Imports of Russian goods and imports of services other than Russian foreign tourism are expected to increase quite well as GDP grows. The growth of imports is limited by the real exchange rate of the ruble, which is expected to remain fairly unchanged, as inflation in Russia is likely to still slightly exceed the inflation rate in trading partners. The recovery in tourism spending will significantly increase imports, as spending was 10% of Russia’s total imports in 2019efore its collapse. The distance between total imports and the peak in 2012–2014 was shortened to about one tenth.

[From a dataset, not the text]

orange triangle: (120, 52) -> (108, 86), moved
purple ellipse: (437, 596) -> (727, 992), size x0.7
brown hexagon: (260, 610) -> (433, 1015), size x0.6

Russia's current account will remain in substantial surplus over the forecast period.
In the area of public finances, there are no indications that Russia is compromising its plan to reduce the budget deficit so far (this was also in line after the recessions of 2009 and 2015). Risingudget revenues and aetter outlook for the now-expected oil price will reduce the deficit, making it possible to loosen the plan's tight expenditure estimates.
There are several significant forecast uncertainties. Unpredictable changes may occur due to the pandemic, global economic growth and oil prices. Inflationary pressures may arise in the global and Russian heterogeneous markets, the release of which would accelerate the gnawing of purchasing powery households as well as companies and the state.
More investment maye expected than expected if state project funding attracts companies so that the total investment of companies increases. The increase in government revenue leaves much room for increased budget expenditure. Some post-recession twists are still ahead and difficult to predict. Corona situations, the pace of openingorders and the return of foreign tourism may vary. The unwinding of household savings lead to surprising increases in consumption.